James, one of the most influential apostles of the early church, was considered by many to be the leader of the apostles. He preached the gospel in Europe and established many churches there. He also played an important role in the conversion of Emperor Constantine and was with Peter when he fell asleep during the crucifixion of Christ.
He was an early leader of the Jerusalem Apostolic Church. In AD 62 or 69, he died as a martyr... Jesus' brother, James.
|Saint James the Just|
|Died||69 AD or 62 AD Jerusalem|
|Venerated in||All Christian denominations|
44 Ce James, also known as James, son of Zebedee, or James the Greater, (born in Galilee, Palestine—died in 44 Ce, Jerusalem; feast day July 25), one of the Twelve Apostles, distinguished as being in Jesus' innermost circle and the only apostle whose martyrdom is recorded in the New Testament, was one of the Twelve Apostles, distinguished as being in Jesus' innermost circle and the only apostle whose martyrdom is recorded in the New Testament (Acts 12:2). He may have been the brother of John (see the biography of John for more information).
James's mother was named Mary. The family lived in Capernaum, which was then a small town in northern Galilee. They had several businesses there, including a carpenter shop where James probably worked with his father. It is believed that he traveled with Peter and John when they went to Jerusalem for the festival of Passover in 28-29 Ce.

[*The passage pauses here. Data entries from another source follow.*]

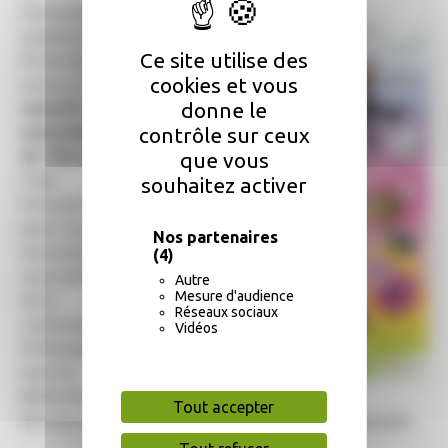
municipalité
organise le
Ce site utilise des
forum des
cookies et vous
assos, le
donne le
samedi 5
septembre
contrôle sur ceux
de 10h à 17h.
que vous
C'est
souhaitez activer
l'occasion
pour vous de
Nos partenaires
rencontrer les
(4)
associations
Autre
Mesure d'audience
de la
Réseaux sociaux
commune,
Vidéos
d'échanger
avec les
bénévoles et
Tout accepter
de vous renseigner sur les activités qu'elles proposent.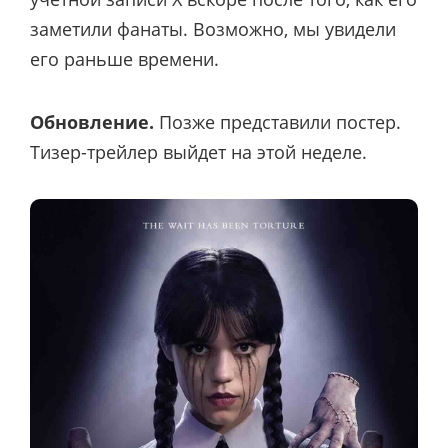
заметили фанаты. Возможно, мы увидели
его раньше времени.
Обновление.
Позже представили постер.
Тизер-трейлер выйдет на этой неделе.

In 33-36 Ce, Paul visited Jerusalem during his third missionary journey. On his way home, he stopped off in Greece, where he met up with James and John at Ephesus. It is believed that they traveled together to Macedonia and then on to Jerusalem, where Paul arrived before them. When they arrived in Jerusalem, they joined Peter in Antioch until they were sent out again by Christ to spread the gospel.
During the time between Christ's resurrection and the beginning of the church, Peter preached many times in Jerusalem, often from the temple grounds. It is believed that James too preached during this period.